A defesa de Witzel —denunciado por corrupção passiva a partir de contratos na saúde— nega ter recebido propina. O advogado Roberto Podval disse que os valores são baixos e que, “provavelmente”, houve saques da conta da primeira-dama, que repassava os valores a funcionários para fazer pagamentos rotineiros.
Especialistas em lavagem de capitais que analisaram o caso a pedido do UOL —a reportagem não revelou contudo a identidade dos envolvidos— apontaram que a prática pode ser caracterizada como lavagem.
“Durante a execução dos mandados de busca e apreensão foram encontrados dezenas de pagamentos de contas pessoais da família Witzel em espécie, conforme tabela a seguir, em tipologia de lavagem que já foi constatada em outros casos no Rio de Janeiro, como do ex-governador Sérgio Cabral, que fazia uso do expediente para saldar suas obrigações financeiras”, diz a PGR.

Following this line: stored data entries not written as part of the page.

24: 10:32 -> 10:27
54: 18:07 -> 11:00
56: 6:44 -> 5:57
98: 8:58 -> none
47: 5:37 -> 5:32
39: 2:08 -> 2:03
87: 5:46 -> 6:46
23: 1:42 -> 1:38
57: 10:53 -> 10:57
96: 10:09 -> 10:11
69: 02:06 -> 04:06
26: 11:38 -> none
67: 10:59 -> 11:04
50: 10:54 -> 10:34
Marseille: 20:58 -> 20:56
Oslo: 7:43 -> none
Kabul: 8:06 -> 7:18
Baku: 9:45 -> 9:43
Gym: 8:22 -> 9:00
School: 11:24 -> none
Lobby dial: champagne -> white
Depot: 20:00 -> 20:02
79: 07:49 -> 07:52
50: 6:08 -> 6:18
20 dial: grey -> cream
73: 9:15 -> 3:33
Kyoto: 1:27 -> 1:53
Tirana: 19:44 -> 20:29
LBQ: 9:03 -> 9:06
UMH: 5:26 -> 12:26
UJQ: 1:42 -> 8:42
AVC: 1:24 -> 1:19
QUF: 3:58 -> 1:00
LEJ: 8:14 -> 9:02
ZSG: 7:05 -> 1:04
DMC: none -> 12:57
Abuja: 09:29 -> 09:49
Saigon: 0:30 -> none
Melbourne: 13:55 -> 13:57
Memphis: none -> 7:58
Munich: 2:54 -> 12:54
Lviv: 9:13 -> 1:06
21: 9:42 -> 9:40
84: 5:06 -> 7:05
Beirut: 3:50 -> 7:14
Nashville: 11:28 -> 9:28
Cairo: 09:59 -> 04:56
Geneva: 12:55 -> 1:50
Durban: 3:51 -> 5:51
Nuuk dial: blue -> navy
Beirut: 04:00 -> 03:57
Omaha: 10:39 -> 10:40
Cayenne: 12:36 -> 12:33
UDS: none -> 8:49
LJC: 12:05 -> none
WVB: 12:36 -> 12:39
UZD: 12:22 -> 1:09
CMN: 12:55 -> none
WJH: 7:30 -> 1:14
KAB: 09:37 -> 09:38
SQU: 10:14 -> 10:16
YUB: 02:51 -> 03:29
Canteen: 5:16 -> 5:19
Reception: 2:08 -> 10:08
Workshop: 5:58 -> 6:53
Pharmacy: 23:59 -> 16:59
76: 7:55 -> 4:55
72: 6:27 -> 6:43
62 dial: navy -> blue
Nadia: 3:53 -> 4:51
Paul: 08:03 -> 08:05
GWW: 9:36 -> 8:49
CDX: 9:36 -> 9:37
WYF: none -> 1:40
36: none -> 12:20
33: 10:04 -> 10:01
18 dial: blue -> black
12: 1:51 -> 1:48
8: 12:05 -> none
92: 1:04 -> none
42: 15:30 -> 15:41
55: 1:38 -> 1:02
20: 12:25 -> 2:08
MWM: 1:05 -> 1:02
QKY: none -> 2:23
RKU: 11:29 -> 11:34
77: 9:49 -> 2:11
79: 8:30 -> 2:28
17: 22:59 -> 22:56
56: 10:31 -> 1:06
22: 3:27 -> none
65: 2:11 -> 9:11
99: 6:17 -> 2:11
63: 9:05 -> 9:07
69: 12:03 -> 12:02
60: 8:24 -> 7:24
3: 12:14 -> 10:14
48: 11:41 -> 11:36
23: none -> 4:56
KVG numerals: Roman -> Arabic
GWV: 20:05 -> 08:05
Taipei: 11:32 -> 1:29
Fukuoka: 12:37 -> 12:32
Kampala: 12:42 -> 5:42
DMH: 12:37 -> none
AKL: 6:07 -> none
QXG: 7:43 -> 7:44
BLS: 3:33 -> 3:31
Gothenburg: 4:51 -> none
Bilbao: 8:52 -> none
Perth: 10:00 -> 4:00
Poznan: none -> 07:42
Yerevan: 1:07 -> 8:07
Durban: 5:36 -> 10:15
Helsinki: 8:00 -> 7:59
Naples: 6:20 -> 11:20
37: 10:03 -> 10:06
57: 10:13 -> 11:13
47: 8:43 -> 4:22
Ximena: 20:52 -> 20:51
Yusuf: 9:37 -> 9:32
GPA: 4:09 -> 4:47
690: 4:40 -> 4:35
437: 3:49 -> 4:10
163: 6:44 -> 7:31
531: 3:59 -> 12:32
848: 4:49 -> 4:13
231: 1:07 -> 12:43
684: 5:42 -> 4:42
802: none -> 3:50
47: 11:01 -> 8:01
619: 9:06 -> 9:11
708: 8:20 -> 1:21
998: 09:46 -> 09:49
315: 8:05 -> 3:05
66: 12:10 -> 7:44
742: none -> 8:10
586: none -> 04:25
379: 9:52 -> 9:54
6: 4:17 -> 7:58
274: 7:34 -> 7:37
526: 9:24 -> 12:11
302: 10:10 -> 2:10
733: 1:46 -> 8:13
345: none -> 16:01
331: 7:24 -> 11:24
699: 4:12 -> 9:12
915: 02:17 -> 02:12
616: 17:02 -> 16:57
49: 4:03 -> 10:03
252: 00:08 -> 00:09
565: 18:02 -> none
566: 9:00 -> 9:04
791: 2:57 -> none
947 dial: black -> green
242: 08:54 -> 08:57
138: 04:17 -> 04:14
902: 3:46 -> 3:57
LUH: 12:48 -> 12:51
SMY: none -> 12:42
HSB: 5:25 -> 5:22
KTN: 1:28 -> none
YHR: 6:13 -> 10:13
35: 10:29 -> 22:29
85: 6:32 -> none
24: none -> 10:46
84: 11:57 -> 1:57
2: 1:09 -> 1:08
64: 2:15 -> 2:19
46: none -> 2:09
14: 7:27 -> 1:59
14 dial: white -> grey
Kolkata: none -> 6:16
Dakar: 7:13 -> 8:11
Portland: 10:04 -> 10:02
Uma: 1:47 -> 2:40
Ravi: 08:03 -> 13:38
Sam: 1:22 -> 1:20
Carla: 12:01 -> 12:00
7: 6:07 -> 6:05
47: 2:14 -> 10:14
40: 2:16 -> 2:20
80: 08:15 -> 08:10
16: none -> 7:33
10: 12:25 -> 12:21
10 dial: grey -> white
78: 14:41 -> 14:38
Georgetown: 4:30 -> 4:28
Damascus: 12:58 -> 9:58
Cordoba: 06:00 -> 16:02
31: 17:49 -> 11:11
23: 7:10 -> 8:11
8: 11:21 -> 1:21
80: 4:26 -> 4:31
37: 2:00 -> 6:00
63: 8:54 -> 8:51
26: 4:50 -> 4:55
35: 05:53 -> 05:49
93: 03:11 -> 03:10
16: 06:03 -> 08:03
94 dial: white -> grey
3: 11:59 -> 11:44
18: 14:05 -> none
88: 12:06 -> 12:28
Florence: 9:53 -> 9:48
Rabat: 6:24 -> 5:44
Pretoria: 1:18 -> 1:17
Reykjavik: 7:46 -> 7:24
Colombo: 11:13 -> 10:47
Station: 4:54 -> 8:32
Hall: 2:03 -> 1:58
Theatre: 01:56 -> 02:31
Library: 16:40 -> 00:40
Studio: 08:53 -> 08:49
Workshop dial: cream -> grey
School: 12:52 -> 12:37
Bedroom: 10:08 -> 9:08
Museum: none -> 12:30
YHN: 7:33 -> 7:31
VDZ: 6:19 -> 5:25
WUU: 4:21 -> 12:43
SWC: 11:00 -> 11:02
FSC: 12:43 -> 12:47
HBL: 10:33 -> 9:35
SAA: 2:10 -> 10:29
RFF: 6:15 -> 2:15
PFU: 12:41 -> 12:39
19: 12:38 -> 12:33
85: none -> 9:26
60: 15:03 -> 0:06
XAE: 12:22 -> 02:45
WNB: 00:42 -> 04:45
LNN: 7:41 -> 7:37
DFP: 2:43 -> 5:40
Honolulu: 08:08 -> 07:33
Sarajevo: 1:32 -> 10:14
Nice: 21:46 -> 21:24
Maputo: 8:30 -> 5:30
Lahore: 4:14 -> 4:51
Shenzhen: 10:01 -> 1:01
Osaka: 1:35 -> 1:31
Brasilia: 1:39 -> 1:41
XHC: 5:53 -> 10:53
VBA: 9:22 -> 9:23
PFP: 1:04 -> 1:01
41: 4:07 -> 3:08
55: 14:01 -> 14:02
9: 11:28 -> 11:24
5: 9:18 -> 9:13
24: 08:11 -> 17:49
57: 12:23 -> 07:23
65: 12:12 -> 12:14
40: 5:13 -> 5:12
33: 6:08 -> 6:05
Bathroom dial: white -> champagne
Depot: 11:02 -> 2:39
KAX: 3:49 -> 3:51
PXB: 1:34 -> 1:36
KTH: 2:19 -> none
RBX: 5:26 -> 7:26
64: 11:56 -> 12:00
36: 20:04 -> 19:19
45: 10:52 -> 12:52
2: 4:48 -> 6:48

Valores baixos para driblar fiscalização
A presidente do Instituto de Prevenção à Lavagem de Dinheiro e Financiamento ao Terrorismo, Sandra Madza Buck, disse que é comum que pagamentos em valores aparentemente baixos sejam usados em operações de lavagem. Sem ser informada sobre o caso específico, ela concordou com os argumentos da PGR.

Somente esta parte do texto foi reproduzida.